→ Activity
In the answer, each entry below appears exactly as given, and no picture appears at all.

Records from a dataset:
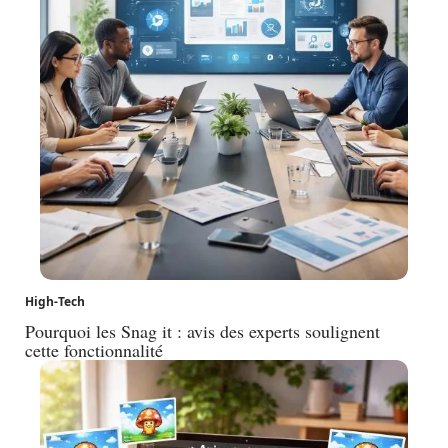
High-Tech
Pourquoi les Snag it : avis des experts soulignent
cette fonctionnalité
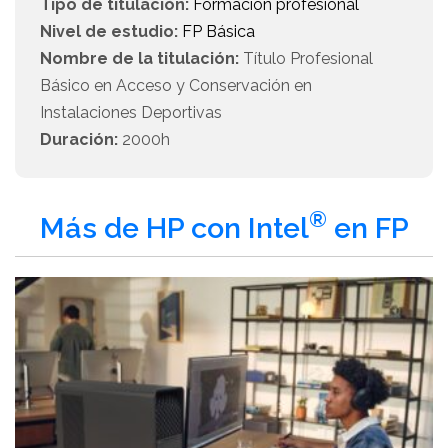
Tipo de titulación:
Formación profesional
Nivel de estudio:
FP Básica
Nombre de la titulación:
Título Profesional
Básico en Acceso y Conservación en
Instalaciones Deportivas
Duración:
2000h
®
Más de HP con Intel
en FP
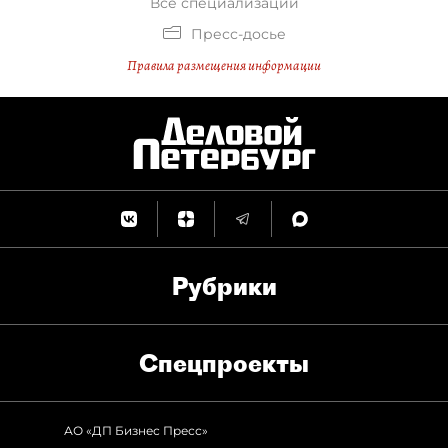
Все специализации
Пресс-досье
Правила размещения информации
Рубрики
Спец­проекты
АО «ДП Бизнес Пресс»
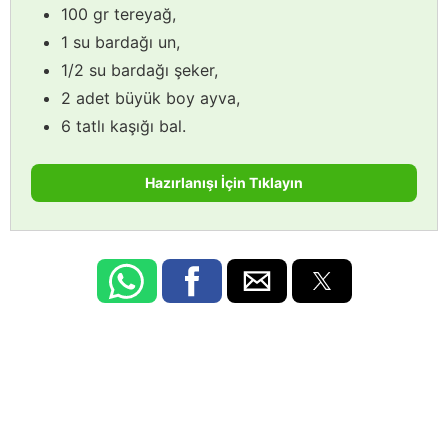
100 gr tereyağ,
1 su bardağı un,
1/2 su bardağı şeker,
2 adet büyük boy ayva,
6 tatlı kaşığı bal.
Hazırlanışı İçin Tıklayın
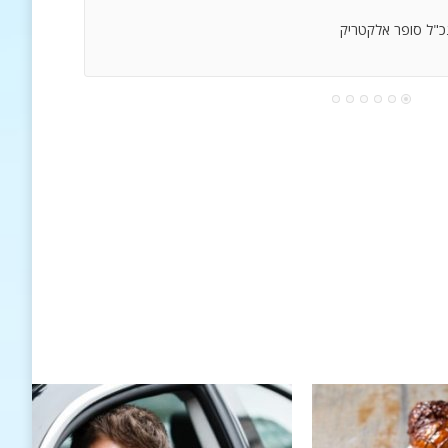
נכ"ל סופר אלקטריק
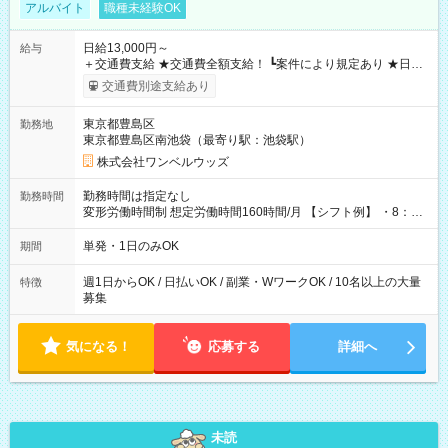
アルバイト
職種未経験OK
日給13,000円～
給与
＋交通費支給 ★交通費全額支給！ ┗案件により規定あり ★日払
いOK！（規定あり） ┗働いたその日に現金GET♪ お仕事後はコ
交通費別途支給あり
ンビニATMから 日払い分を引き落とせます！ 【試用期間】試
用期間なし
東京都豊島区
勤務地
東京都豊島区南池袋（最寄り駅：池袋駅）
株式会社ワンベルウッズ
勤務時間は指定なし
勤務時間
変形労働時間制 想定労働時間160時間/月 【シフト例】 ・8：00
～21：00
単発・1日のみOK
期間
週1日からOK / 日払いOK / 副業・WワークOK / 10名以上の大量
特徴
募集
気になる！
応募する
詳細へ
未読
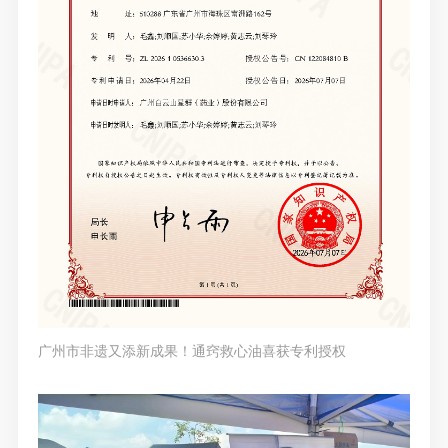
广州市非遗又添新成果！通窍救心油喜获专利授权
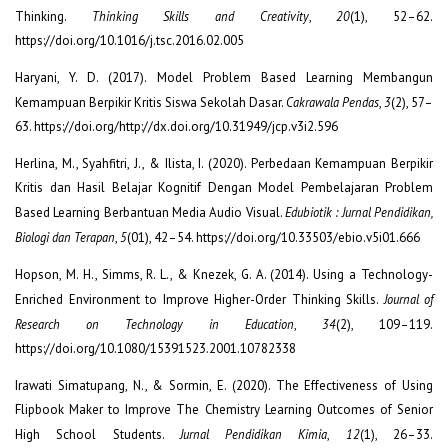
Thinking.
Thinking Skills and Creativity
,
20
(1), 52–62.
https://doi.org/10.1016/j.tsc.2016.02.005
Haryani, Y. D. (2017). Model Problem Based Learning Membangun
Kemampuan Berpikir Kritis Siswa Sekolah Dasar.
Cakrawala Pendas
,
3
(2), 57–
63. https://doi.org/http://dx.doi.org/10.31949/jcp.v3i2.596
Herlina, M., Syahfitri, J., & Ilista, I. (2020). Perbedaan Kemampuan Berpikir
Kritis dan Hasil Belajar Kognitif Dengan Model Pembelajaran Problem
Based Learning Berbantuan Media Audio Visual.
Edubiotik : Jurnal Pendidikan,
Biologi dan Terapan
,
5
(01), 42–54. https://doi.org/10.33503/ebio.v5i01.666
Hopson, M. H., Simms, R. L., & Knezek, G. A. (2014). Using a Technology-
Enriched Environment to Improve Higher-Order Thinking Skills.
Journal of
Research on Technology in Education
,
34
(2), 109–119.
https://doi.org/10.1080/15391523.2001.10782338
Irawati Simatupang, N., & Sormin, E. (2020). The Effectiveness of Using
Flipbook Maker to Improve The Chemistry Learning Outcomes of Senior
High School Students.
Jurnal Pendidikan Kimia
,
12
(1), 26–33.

→ Answer box
High-Tech
Pourquoi les Snag it : avis des experts soulignent
cette fonctionnalité
Tipo de titulación:
Formación profesional
Nivel de estudio:
FP Básica
Nombre de la titulación:
Título Profesional
Básico en Acceso y Conservación en
Instalaciones Deportivas
Duración:
2000h
®
Más de HP con Intel
en FP
Все специализации
Пресс-досье
Правила размещения информации
Рубрики
Спец­проекты
АО «ДП Бизнес Пресс»
100 gr tereyağ,
1 su bardağı un,
1/2 su bardağı şeker,
2 adet büyük boy ayva,
6 tatlı kaşığı bal.
Hazırlanışı İçin Tıklayın
נכ"ל סופר אלקטריק
アルバイト
職種未経験OK
日給13,000円～
給与
＋交通費支給 ★交通費全額支給！ ┗案件により規定あり ★日払
いOK！（規定あり） ┗働いたその日に現金GET♪ お仕事後はコ
交通費別途支給あり
ンビニATMから 日払い分を引き落とせます！ 【試用期間】試
用期間なし
東京都豊島区
勤務地
東京都豊島区南池袋（最寄り駅：池袋駅）
株式会社ワンベルウッズ
勤務時間は指定なし
勤務時間
変形労働時間制 想定労働時間160時間/月 【シフト例】 ・8：00
～21：00
単発・1日のみOK
期間
週1日からOK / 日払いOK / 副業・WワークOK / 10名以上の大量
特徴
募集
気になる！
応募する
詳細へ
未読
广州市非遗又添新成果！通窍救心油喜获专利授权
Thinking.
Thinking Skills and Creativity
,
20
(1), 52–62.
https://doi.org/10.1016/j.tsc.2016.02.005
Haryani, Y. D. (2017). Model Problem Based Learning Membangun
Kemampuan Berpikir Kritis Siswa Sekolah Dasar.
Cakrawala Pendas
,
3
(2), 57–
63. https://doi.org/http://dx.doi.org/10.31949/jcp.v3i2.596
Herlina, M., Syahfitri, J., & Ilista, I. (2020). Perbedaan Kemampuan Berpikir
Kritis dan Hasil Belajar Kognitif Dengan Model Pembelajaran Problem
Based Learning Berbantuan Media Audio Visual.
Edubiotik : Jurnal Pendidikan,
Biologi dan Terapan
,
5
(01), 42–54. https://doi.org/10.33503/ebio.v5i01.666
Hopson, M. H., Simms, R. L., & Knezek, G. A. (2014). Using a Technology-
Enriched Environment to Improve Higher-Order Thinking Skills.
Journal of
Research on Technology in Education
,
34
(2), 109–119.
https://doi.org/10.1080/15391523.2001.10782338
Irawati Simatupang, N., & Sormin, E. (2020). The Effectiveness of Using
Flipbook Maker to Improve The Chemistry Learning Outcomes of Senior
High School Students.
Jurnal Pendidikan Kimia
,
12
(1), 26–33.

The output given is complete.